La carrera
artística de Juan Guraya Urrutia dio
un vuelco un día de 1942, cuando la cofradía vallisoletana de la Sagrada Cena,
le encargó su paso titular. Juan Guraya (Bilbao 1899 - Las Arenas,1965) era hijo de un reconocido
ebanista bilbaíno. Siendo un niño de apenas 11 años, Juan tuvo que abandonar la escuela para
ayudar a su padre en el taller. Ahí pasaría cuatro años hasta que la marquesa
de Lezama-Leguizamón se dio cuenta de las habilidades artísticas del adolescente y se comprometió a pagar sus estudios. Entró en el colegio de los salesianos
que pronto advirtieron la valía de Juan y le aconsejaron que ingresase en su
prestigioso colegio catalán de Sarriá para formarse como escultor.
Barcelona,
Bilbao, Madrid, París y La Habana fueron sucesivas etapas en su formación y en
sus primeros encargos. Su carácter independiente, poco dado a admitir las
rigidices de escuelas y grupos artísticos, hizo de él un artista ‘por libre’,
de difícil clasificación. Lo cierto es que, aunque él se encontró en ciudades
como París donde se cocían todos los 'ismos', las vanguardias artísticas que pugnaban
por romper esquemas e invalidar la tradición, decidió mirar a otra parte, lo
mismo que el humilde artesano que confía más en sus manos que en los libros
leídos. Miquel Blay, Mateo Inurria, Juan de Ábalos, Victorio Macho o el ruso-francés Droucker,
con el que colaboró en el Capitolio de la Habana, fueron más amistades
personales que maestros que le influyeron.
Y de repente,
en 1942, Guraya es elegido para hacer la Cena para la procesión de Valladolid.

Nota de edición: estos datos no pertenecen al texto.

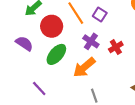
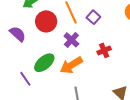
purple cross: (91, 41) -> (71, 40), moved
green ellipse: (56, 54) -> (44, 63), moved

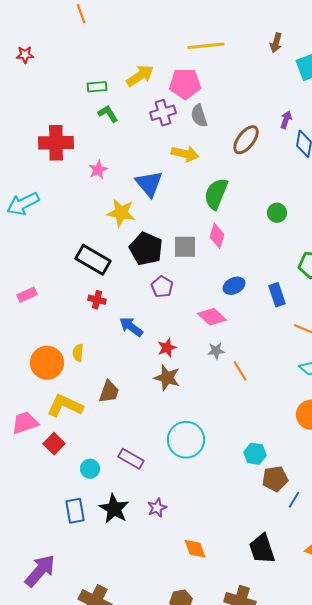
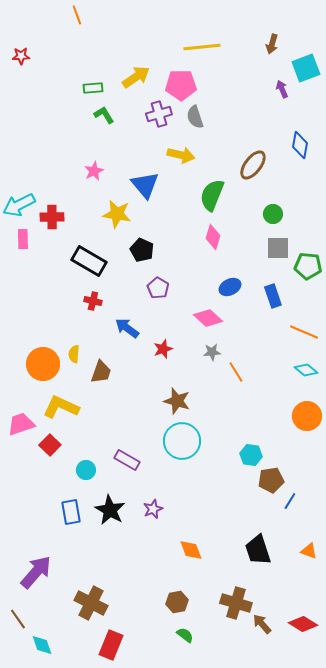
purple arrow: (286, 120) -> (282, 89), moved, turned -42
brown ellipse: (246, 140) -> (253, 165), moved
red cross: (56, 143) -> (52, 217), moved, size x0.7
gray square: (185, 247) -> (278, 248), moved
black pentagon: (146, 249) -> (142, 250), size x0.7
pink rectangle: (27, 295) -> (23, 239), moved, turned -66
brown star: (167, 378) -> (177, 401), moved
brown trapezoid: (109, 392) -> (101, 372), moved

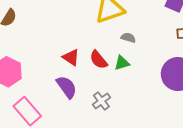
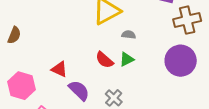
red triangle: (71, 57) -> (59, 69), moved

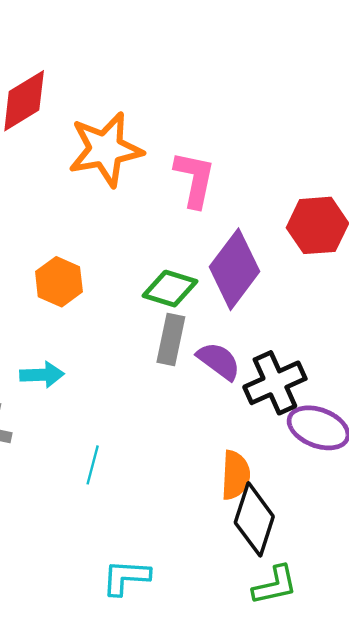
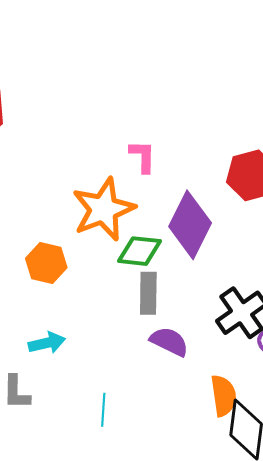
orange star: (105, 149) -> (103, 209), moved
pink L-shape: (195, 179) -> (143, 156), size x0.7
purple semicircle: (219, 361) -> (169, 342), moved

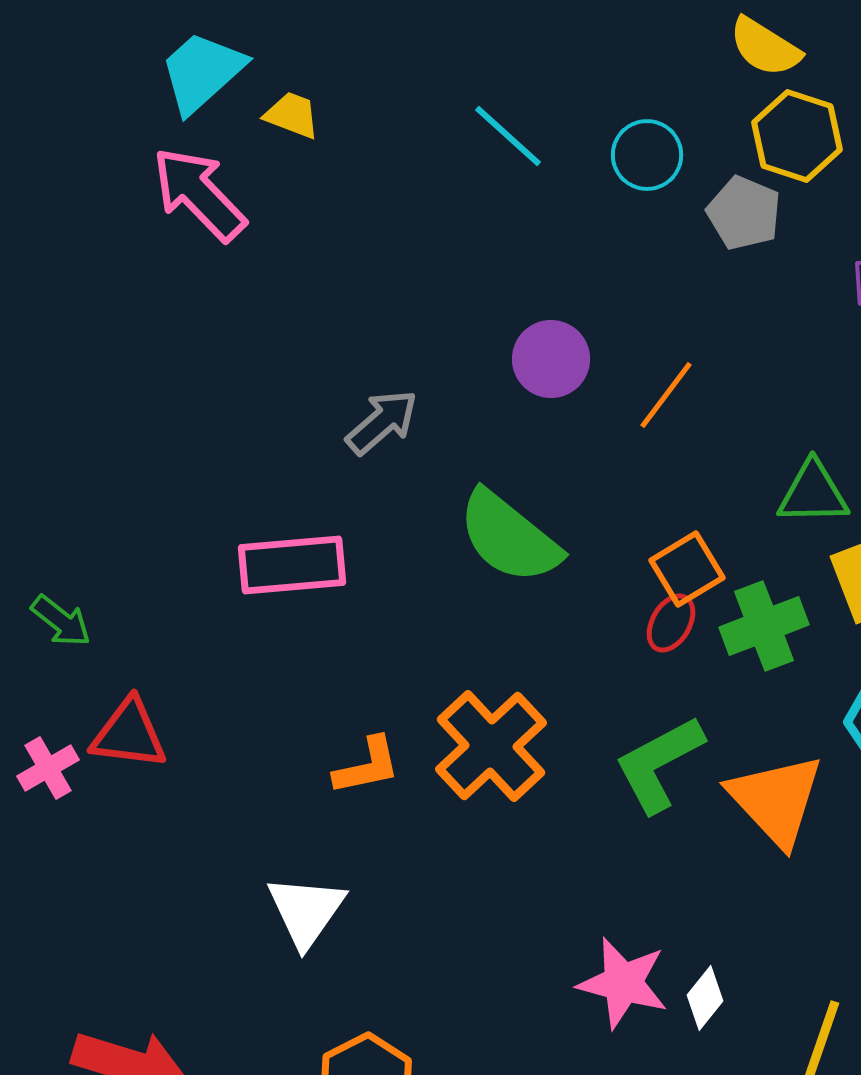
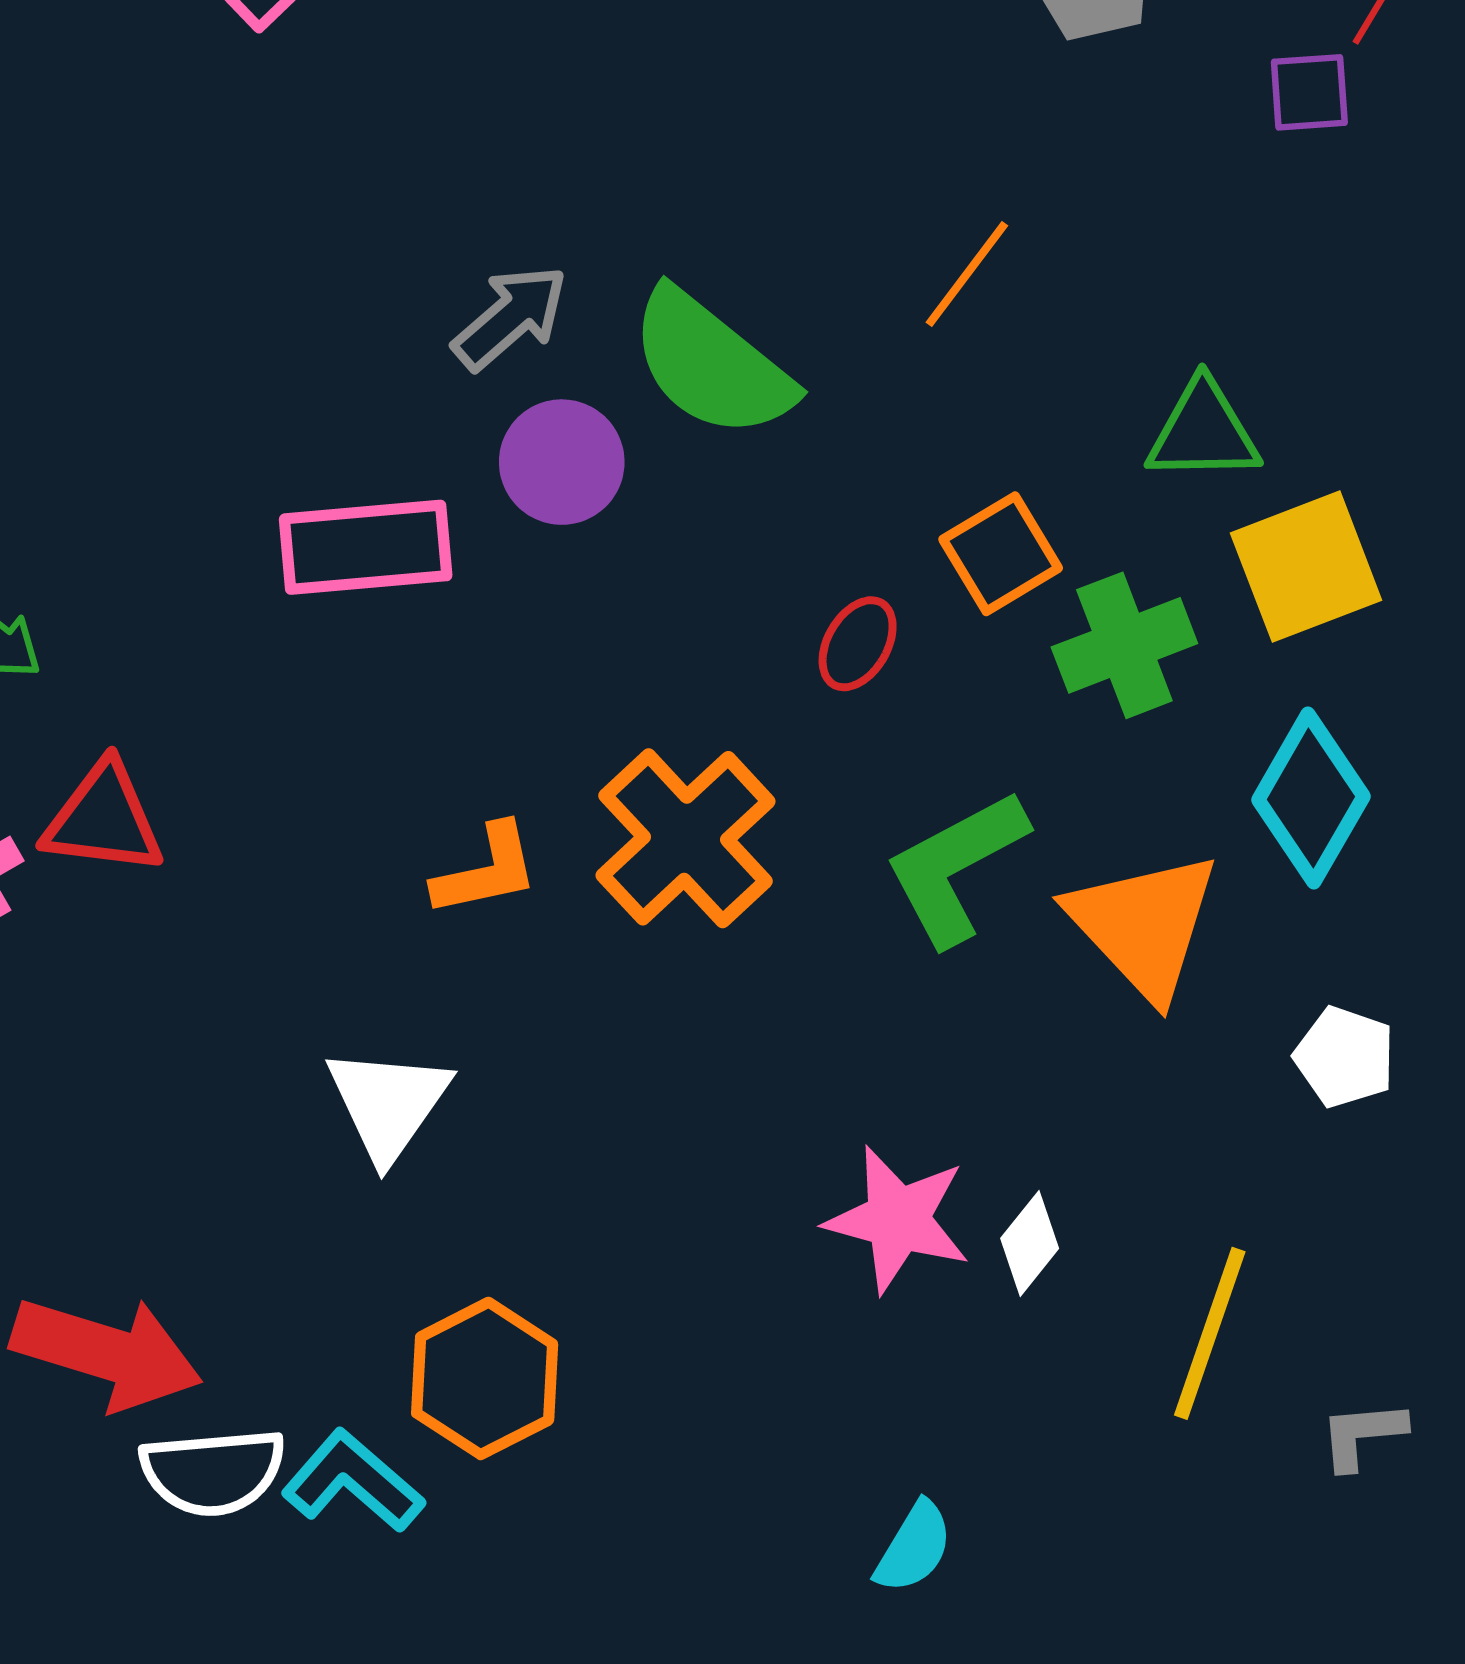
purple circle: (551, 359) -> (562, 462), moved
green semicircle: (509, 537) -> (711, 364), moved
red ellipse: (671, 623) -> (858, 644), moved

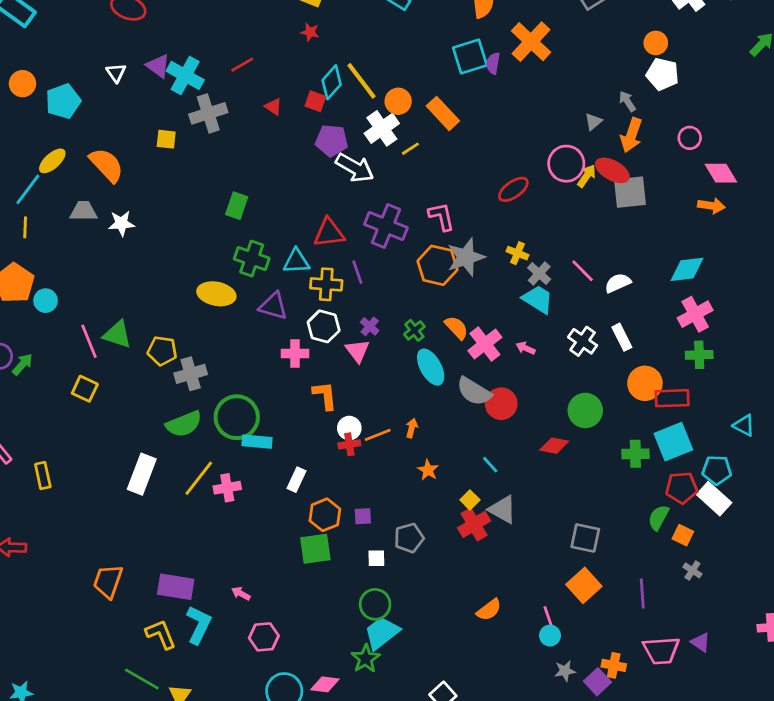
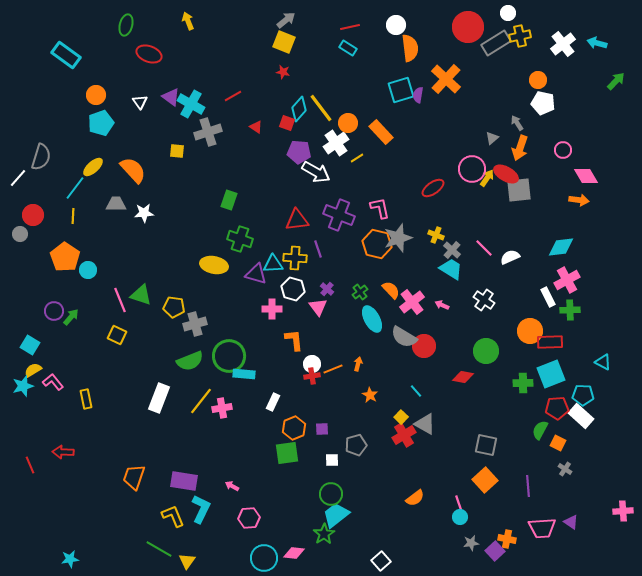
orange circle: (22, 84) -> (96, 95), moved
cyan triangle: (296, 261) -> (273, 264), moved
white rectangle: (622, 337) -> (548, 297), moved

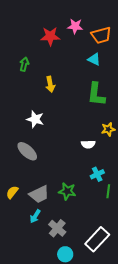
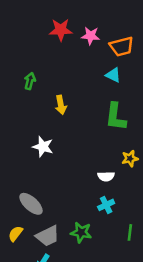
red star: (50, 36) -> (61, 30), moved
gray ellipse: (27, 151) -> (31, 204), moved
cyan cross: (97, 174) -> (106, 205), moved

La Semana Santa de la capital del Pisuerga atesoraba grandiosos pasos de Gregorio Fernández, obras que estaban
en cualquier libro de arte y que directamente salían del Museo Nacional de
Escultura para procesionar por las calles. El gran barroco español estaba ahí.
Y la Semana Santa ahí estaba también, congelada en el siglo XVII. Juan Guraya
decidió no ser un ‘copista’ de los grandes imagineros castellanos, aunque de
ellos tomó ese espíritu que parece alentar la madera y dar vida a los ‘pasos’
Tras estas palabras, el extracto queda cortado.